Operator & Kernel Coverage¶

heliaCORE is organized around operator families and kernel variants. Operators are the public neural-network operations users care about (Conv2D, Pad, Softmax, LeakyReLU, and so on). Kernel variants are the implementations selected for a target CPU, data type, and acceleration path.

The goal is not to document every function on this page. For exact prototypes, parameters, scratch-buffer queries, and per-function behavior, use the generated API reference described in API.

Acceleration paths¶

Kernel selection is compile-time and follows the feature flags produced by the compiler and build system for Ambiq targets.

Path	Typical Ambiq use	Notes
Pure C	Baseline path for smallest Cortex-M targets.	Always available; keeps functionality portable inside Ambiq builds.
DSP	Apollo-class Cortex-M targets with DSP extension.	Uses SIMD-style DSP intrinsics where they help latency and code size.
MVE / Helium	Cortex-M55-class Apollo targets.	Primary acceleration focus where MVE is present; vectorized kernels target real HELIA workloads.

Operator families¶

The table below is intentionally grouped. It is meant to help users understand coverage shape without duplicating the full API reference.

Family	Examples	Coverage notes
Convolution	Conv2D, DepthwiseConv2D, TransposeConv2D	int8 is the common path; selected operators also include int16 and int4-weight variants.
Dense / matrix	Fully Connected, Batch MatMul, SVDF	Includes helper kernels under `NNSupportFunctions/` for matmul and requantization paths.
Recurrent	LSTM, SVDF	Used by speech and sequence workloads in Ambiq model flows.
Activation	ReLU, ReLU6, LeakyReLU, PReLU, Hard-Swish, Logistic, Tanh, Clamp	Includes Ambiq coverage for glue operators that appear frequently in field-like models.
Elementwise / math	Add, Sub, Mul, Min/Max, Abs, Squared Difference, Sqrt/Rsqrt, Mean	Often small individually, but can matter for end-to-end latency.
Comparison / reduction	Equal/NotEqual/Less/Greater, ArgMin/ArgMax, Reduce Min/Max	Maintains quantized operator coverage used by embedded inference graphs.
Pooling / softmax	MaxPool, AvgPool, Softmax	Common post-convolution and classifier tail operations.
Data movement	Pad, Transpose, Reshape, Concatenation, Split, StridedSlice, Gather/GatherND	Important in real graphs; these operators can dominate if left unoptimized.
Quantization	Quantize, Dequantize, requantization helpers	Supports TFLM-style affine quantization and HELIA deployment paths.
Layout transforms	Resize Nearest Neighbor, Space-to-Batch, Batch-to-Space, Space-to-Depth, Depth-to-Space	Provides coverage for model-conversion and graph-shaping patterns.

Data types¶

heliaCORE focuses on quantized inference for Ambiq devices:

int8 activations / weights for the broadest operator surface.
int16 activations where models need wider activation precision.
int4 weights with int8 activations for selected high-value kernels such as Conv2D, DepthwiseConv2D, and Fully Connected.

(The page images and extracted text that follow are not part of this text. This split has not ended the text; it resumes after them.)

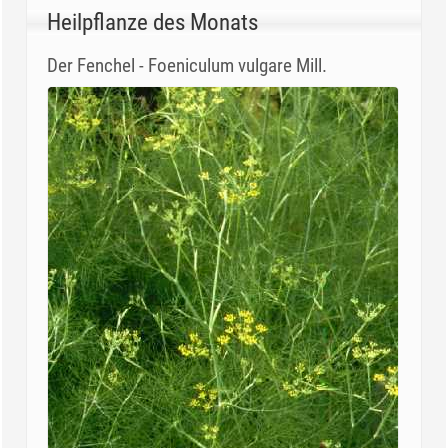
Heilpflanze des Monats
Der Fenchel - Foeniculum vulgare Mill.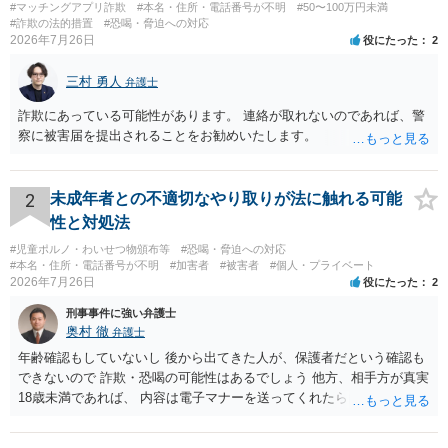
#マッチングアプリ詐欺
#本名・住所・電話番号が不明
#50〜100万円未満
#詐欺の法的措置
#恐喝・脅迫への対応
2026年7月26日
役にたった
2
三村 勇人
弁護士
詐欺にあっている可能性があります。 連絡が取れないのであれば、警
察に被害届を提出されることをお勧めいたします。
2
未成年者との不適切なやり取りが法に触れる可能
性と対処法
#児童ポルノ・わいせつ物頒布等
#恐喝・脅迫への対応
#本名・住所・電話番号が不明
#加害者
#被害者
#個人・プライベート
2026年7月26日
役にたった
2
刑事事件に強い弁護士
奥村 徹
弁護士
年齢確認もしていないし 後から出てきた人が、保護者だという確認も
できないので 詐欺・恐喝の可能性はあるでしょう 他方、相手方が真実
18歳未満であれば、 内容は電子マナーを送ってくれたら自慰行為など
の動画を要望通りに撮って送るよと言ったやりとりでした。 自分は動
画の尺は10分ほど、服を着たままで胸を触って欲しい、などの要望を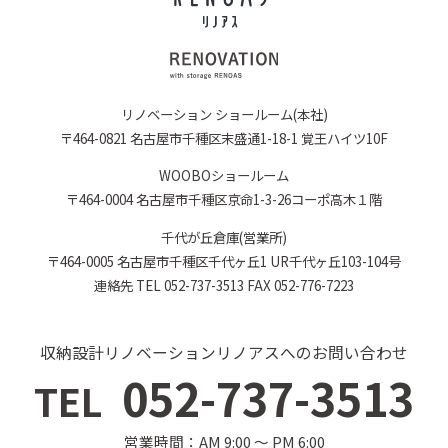
リノベーション ショールーム(本社)
〒464-0821 名古屋市千種区末盛通1-18-1 覚王ハイツ10F
WOOBOショールーム
〒464-0004 名古屋市千種区京命1-3-26コーポ高木１階
千代が丘倉庫(営業所)
〒464-0005 名古屋市千種区千代ヶ丘1 UR千代ヶ丘103-104号
連絡先 TEL 052-737-3513 FAX 052-776-7223
収納設計リノベーションリノアスへのお問い合わせ
052-737-3513
TEL
営業時間：AM 9:00 〜 PM 6:00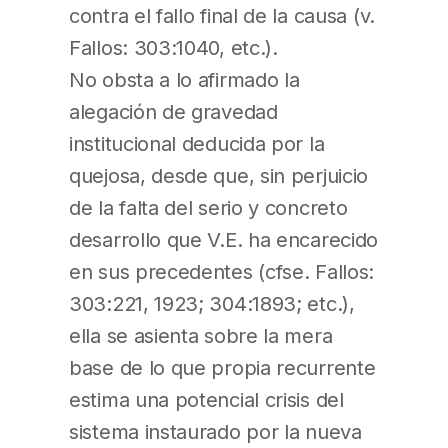
contra el fallo final de la causa (v.
Fallos: 303:1040, etc.).
No obsta a lo afirmado la
alegación de gravedad
institucional deducida por la
quejosa, desde que, sin perjuicio
de la falta del serio y concreto
desarrollo que V.E. ha encarecido
en sus precedentes (cfse. Fallos:
303:221, 1923; 304:1893; etc.),
ella se asienta sobre la mera
base de lo que propia recurrente
estima una potencial crisis del
sistema instaurado por la nueva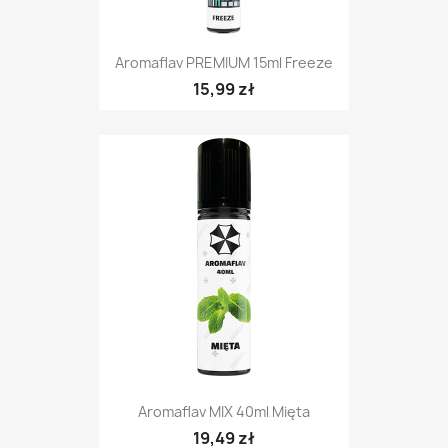
Aromaflav PREMIUM 15ml Freeze
15,99 zł
Aromaflav MIX 40ml Mięta
19,49 zł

Exact dtype support is per function and per variant. Check the generated API reference before depending on a specific dtype/backend combination.

Reading the source tree¶

The source layout mirrors operator families:

Directory	Purpose
`Source/ConvolutionFunctions/`	Conv-family kernels and variants.
`Source/FullyConnectedFunctions/`	Dense layer kernels.
`Source/ActivationFunctions/`	Activation and clamp-style operators.
`Source/NNSupportFunctions/`	Shared matmul, requantization, and helper kernels.
`Source/PadFunctions/`, `Source/TransposeFunctions/`, `Source/ReshapeFunctions/`	Data-movement and graph-shaping operators.

The public C API is declared primarily in Include/arm_nnfunctions.h and helper APIs in Include/arm_nnsupportfunctions.h.

Scope¶

heliaCORE is intended for HELIA AI workflows on Ambiq silicon. Arm CMSIS-NN remains the vendor-neutral upstream ecosystem reference for general Cortex-M kernel development.